Using fast ai object detection model for inference

I was looking for a way to do object detection with fast ai. I found the retinaNet notebook belonging to part 2 of the course and ran it.

everything was fine, until i tried using it for inference.i wanted to apply it on video from my webcam(in another code),but i stumbled upon an error. I tried adding the export, load and predict lines to the same training notebook and got the same error, which is the one below:

is it not possible to get predictions by doing learn.predict ? if so how do i get them?

ps: I understand that this is more suited to part2 2019 of the course, and i apologize. i cant access their forums now, and i am using this for my graduation project so i cant really wait until it the course is available on the internet. I thought part one was enough for object detection, since it has segmentation in it. i was wrong.

Update: i tried the following:

learn = load_learner(path=’.’,file=‘model.pkl’)
with torch.no_grad(): learn.model.eval()
input = Variable(image)
input =
z = learn(input)
show_preds(image, frame, z, detect_thresh=0.35,

i got an error :
TypeError: ‘Learner’ object is not callable

and also tried this:
learn = load_learner(path=’.’,file=‘model.pkl’)
with torch.no_grad(): z=learn.model.eval()(image)
show_preds(image, frame, z, detect_thresh=0.35,

and got this error:
RuntimeError: Expected 4-dimensional input for 4-dimensional weight [64, 3, 7, 7], but got 3-dimensional input of size [3, 480, 640] instead

which shows that in this case its expecting a batch not a single image. is there a way to get around this?

Did you try:

with torch.no_grad():
output = learn.model(img)
1 Like

still the same error (in that same line) :
RuntimeError: Expected 4-dimensional input for 4-dimensional weight [64, 3, 7, 7], but got 3-dimensional input of size [3, 480, 640] instead

for anyone wanting to do this, i manged to get predictions like this:
defaults.device = torch.device('cuda')
encoder = create_body(models.resnet50, cut=-2)
model = RetinaNet(encoder,21,final_bias=-4)
state_dict = torch.load('stage2-256.pth')
model = model.cuda()
with torch.no_grad():
z = model(image.unsqueeze_(0).cuda())

usually you use cpu for inference, but i m using webcam stream so i need it.
if you want cpu:
state_dict = torch.load(‘stage2-256.pth’, map_location = ‘cpu’)
and remove all the .cuda()s

Hi Mohamed,
Would you happen to have an exemplified notebook on how to implement an object detector via fastai?

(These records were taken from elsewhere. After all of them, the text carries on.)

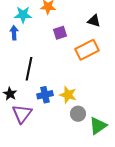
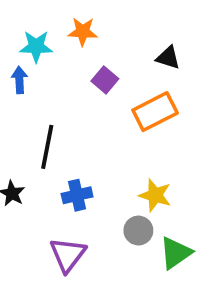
purple square: (60, 33) -> (105, 80), turned -32
yellow star: (68, 95) -> (155, 195), moved
purple triangle: (22, 114) -> (68, 255), moved

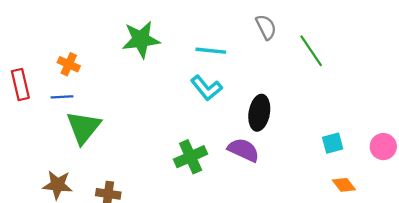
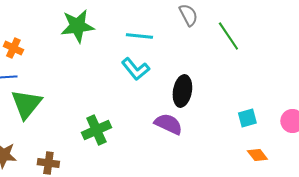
green cross: (191, 157) -> (96, 130), moved

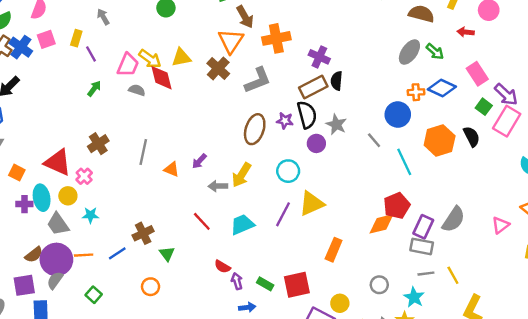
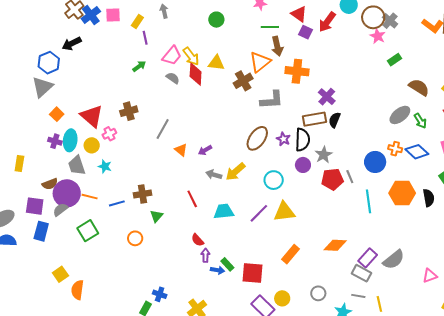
red pentagon: (397, 206) -> (332, 179), moved
green square: (94, 295) -> (88, 231), size x1.5
blue arrow: (247, 307) -> (218, 270), moved

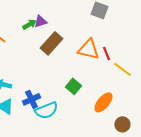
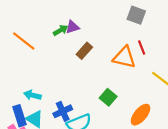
brown rectangle: (51, 43) -> (84, 51), size x0.7
red line: (106, 53) -> (142, 48), moved

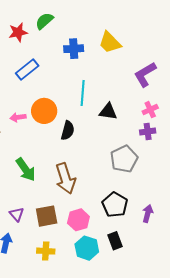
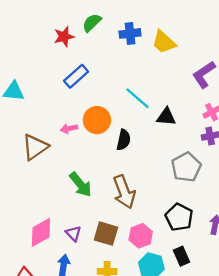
blue cross: (74, 49) -> (130, 33), moved
cyan line: (83, 93) -> (137, 98), turned -50
brown square: (47, 216) -> (106, 234), turned 30

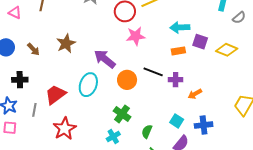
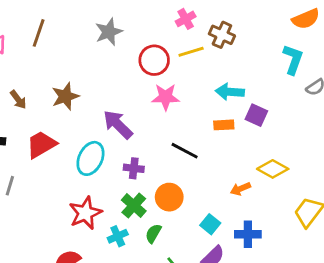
yellow diamond: (227, 50) -> (273, 169), moved
orange circle: (127, 80) -> (169, 197), moved
purple cross: (176, 80) -> (134, 168), moved
red trapezoid: (55, 95) -> (41, 145), moved
red star: (65, 129) -> (85, 213), moved
green semicircle: (147, 131) -> (153, 233), moved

I am basically looking to convert my multi-label classifier to a multi object detector.


I have tried doing transfer learning for my model when I try to load the previously model for my new data, it gives me this error:

/usr/local/lib/python3.7/dist-packages/fastai/ in load(self, file, device, strict, with_opt, purge, remove_module)
    271             model_state = state['model']
    272             if remove_module: model_state = remove_module_load(model_state)
--> 273             get_model(self.model).load_state_dict(model_state, strict=strict)
    274             if ifnone(with_opt,True):
    275                 if not hasattr(self, 'opt'): self.create_opt(, self.wd)

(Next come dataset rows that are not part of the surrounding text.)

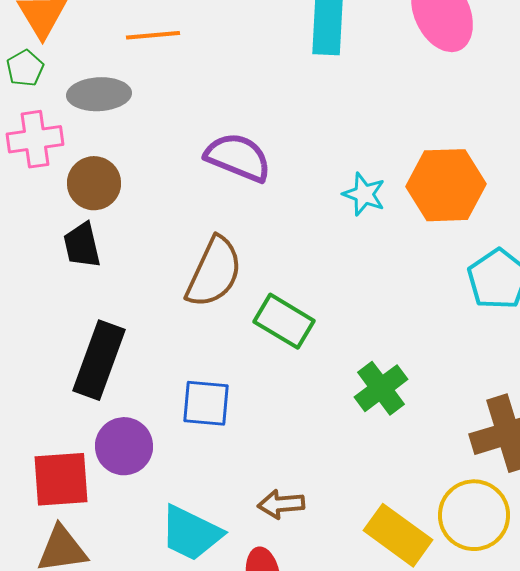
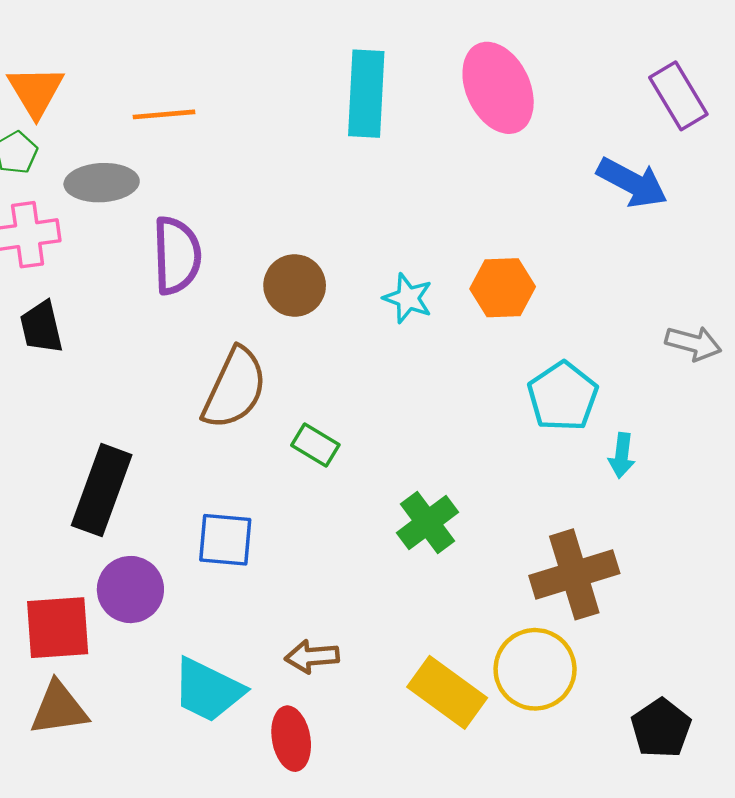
purple semicircle: (238, 157) -> (177, 255), moved, turned 66
brown circle: (94, 183) -> (295, 286), moved
orange hexagon: (446, 185) -> (503, 288), size x0.7
black trapezoid: (82, 245) -> (41, 327), moved
green rectangle: (284, 321) -> (315, 445), size x0.7

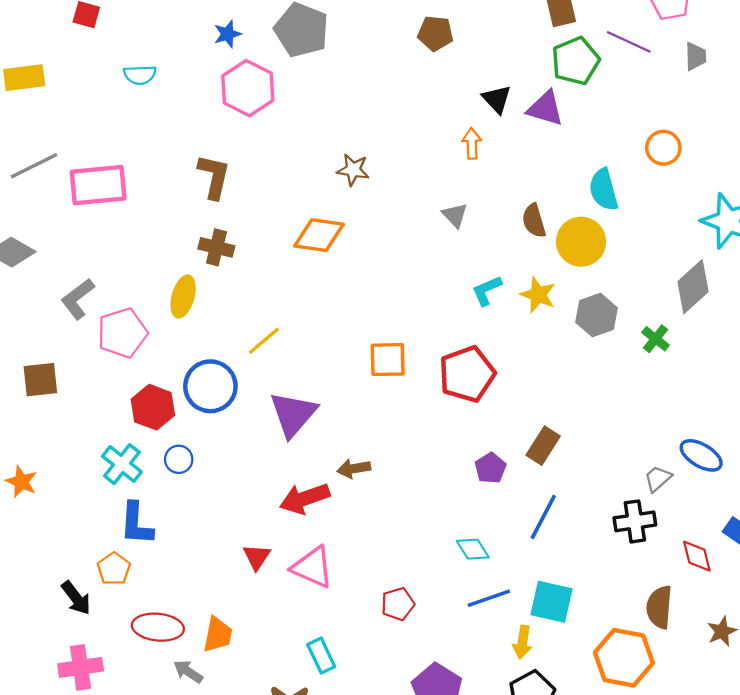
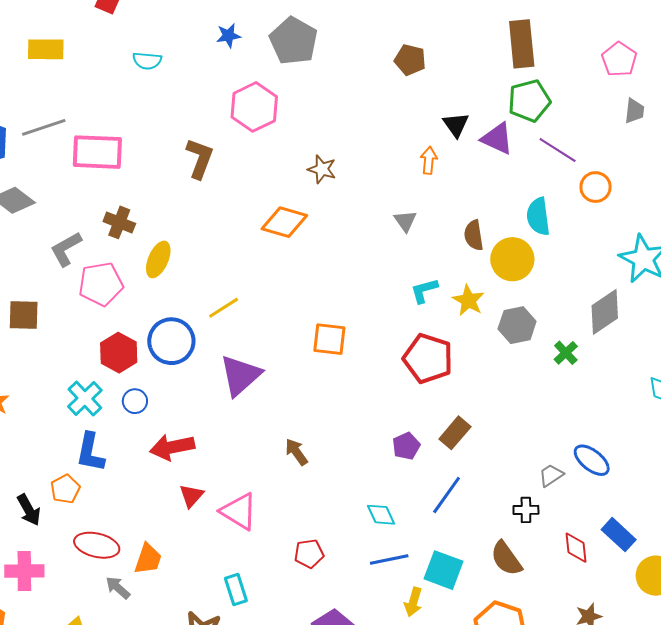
purple line: (629, 42) -> (558, 150), moved
pink hexagon: (248, 88) -> (254, 107), moved
brown cross: (216, 247) -> (119, 222), moved
red pentagon: (467, 374) -> (428, 358), moved, turned 30
brown arrow: (354, 469) -> (296, 452), moved, turned 56
red arrow: (305, 498) -> (172, 447), moved
black cross: (635, 521) -> (526, 510), size x0.7
brown semicircle: (659, 607) -> (506, 558), moved, turned -48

/usr/local/lib/python3.7/dist-packages/torch/nn/modules/ in load_state_dict(self, state_dict, strict)
   1496         if len(error_msgs) > 0:
   1497             raise RuntimeError('Error(s) in loading state_dict for {}:\n\t{}'.format(
-> 1498                                self.__class__.__name__, "\n\t".join(error_msgs)))
   1499         return _IncompatibleKeys(missing_keys, unexpected_keys)

RuntimeError: Error(s) in loading state_dict for RetinaNet:
    size mismatch for classifier.3.weight: copying a param with shape torch.Size([3, 128, 3, 3]) from checkpoint, the shape in current model is torch.Size([2, 128, 3, 3]).
    size mismatch for classifier.3.bias: copying a param with shape torch.Size([3]) from checkpoint, the shape in current model is torch.Size([2]).

The images in data loader are not binary they are 3 channel images, but still the learn. load throws this error. The new data has 2 slide images whereas the model was trained on 100 slides. I have loaded the new data like this:

do_flip = True
flip_vert = True 
max_rotate = 90 
max_zoom = 1.1 
max_lighting = 0.2
max_warp = 0.2
p_affine = 0.75 
p_lighting = 0.75 

tfms = get_transforms(do_flip=do_flip,
train, valid = ObjectItemListSlide(train_images) ,ObjectItemListSlide(valid_images)
item_list = ItemLists(".", train, valid)
lls = item_list.label_from_func(lambda x: x.y, label_cls=SlideObjectCategoryList)
lls = lls.transform(tfms, tfm_y=True, size=patch_size)
data = lls.databunch(bs=batch_size, collate_fn=bb_pad_collate,num_workers=0).normalize()

Does anyone know how one can solve this issue, what needs to be changed?